Was ist das Jerusalem-Syndrom?
Das Jerusalem-Syndrom ist ein Begriff, der verwendet wird, um ein mentales Phänomen zu beschreiben, bei dem Besucher Jerusalems religiöse Wahnvorstellungen entwickeln und glauben, Gott oder eine berühmte Person aus der Bibel zu sein. Solche Personen haben geglaubt, berühmte biblische Menschen zu sein, wie Johannes der Täufer, der Apostel Paulus, die Jungfrau Maria oder sogar der Messias. Das Syndrom betrifft nur Angehörige des Judentums, des Christentums und des Islam, wobei Juden und Christen die Mehrheit der Fälle ausmachen. Die Theorie wurde von Dr. Yair Bar-El, einem ehemaligen Direktor des Kfar Shaul Mental Health Center in Jerusalem, entwickelt, der behauptet, durchschnittlich ein bis zwei Patienten mit Jerusalem-Syndrom pro Monat zu behandeln.
Eine große Anzahl von Patienten mit Jerusalem-Syndrom hat eine Vorgeschichte von bereits bestehenden psychischen Störungen, aber nicht alle. Laut Bar-El und dem Kfar Shaul-Psychiater Gregory Katz hatten viele Betroffene vor ihrem Besuch in Jerusalem keine psychischen Störungen. Sie kamen völlig gesund an, tourten eine Stunde durch die Stadt und die nächsten streiften als Johannes der Täufer auf der Suche nach Konvertiten durch die Wüste. Die meisten dieser Personen werden bei Kfar Shaul behandelt und innerhalb einer Woche freigelassen. Danach kehren sie ohne Spuren ihrer religiösen Phantasien zum normalen Leben zurück.
Psychiater haben spekuliert, dass diese ehemals normalen Menschen - die meisten davon protestantische Christen aus den USA - unter einer Art Schock der religiösen Kultur leiden. Die Realität, dass Jerusalem vielen anderen modernen Städten ähnelt, mit regem Verkehr, Geschäftsleuten, die auf Handys hin und her huschen, und zügelloser Werbung, widerspricht heftig der Vorstellung des Einzelnen von einer Kopfsteinpflasterstadt aus alter Zeit, die von Bürgern in Roben durchstreift wird und Sandalen. Als Reaktion auf solche unvereinbaren Ideen sagen manche, dass ihr Geist vorübergehend zusammenbricht. Ein weiterer Faktor könnte sein, dass viele Menschen auf einer heiligen Pilgerreise nach Jerusalem reisen und bei ihrer Ankunft glauben und fühlen, dass sie Gott näher sind als jemals zuvor. Solche starken Emotionen können auch zu seltsamen psychologischen Reaktionen führen.
Es gab natürlich viele Fälle, in denen Patienten das Jerusalem-Syndrom nicht aufgrund einer intensiven religiösen Erfahrung entwickelten, sondern aufgrund einer bereits bestehenden psychischen Störung.

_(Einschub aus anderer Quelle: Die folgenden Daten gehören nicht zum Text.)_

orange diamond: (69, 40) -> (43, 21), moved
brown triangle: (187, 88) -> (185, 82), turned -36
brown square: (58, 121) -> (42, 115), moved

Ein Mann, der an paranoider Schizophrenie litt, entwickelte in den USA das Jerusalem-Syndrom und reiste daraufhin nach Jerusalem. Er war ein amerikanischer Bodybuilder, der sich für Samson hielt, den starken Mann der Bibel. Er reiste auf einer wahnhaften heiligen Mission nach Jerusalem, um einen Teil der Klagemauer zu bewegen. Einige spekulieren, dass David Koresh, der gefallene Kultführer der Zweig-Davidianer, einen Messias-Komplex hatte, der teilweise durch eine Reise nach Jerusalem verursacht wurde.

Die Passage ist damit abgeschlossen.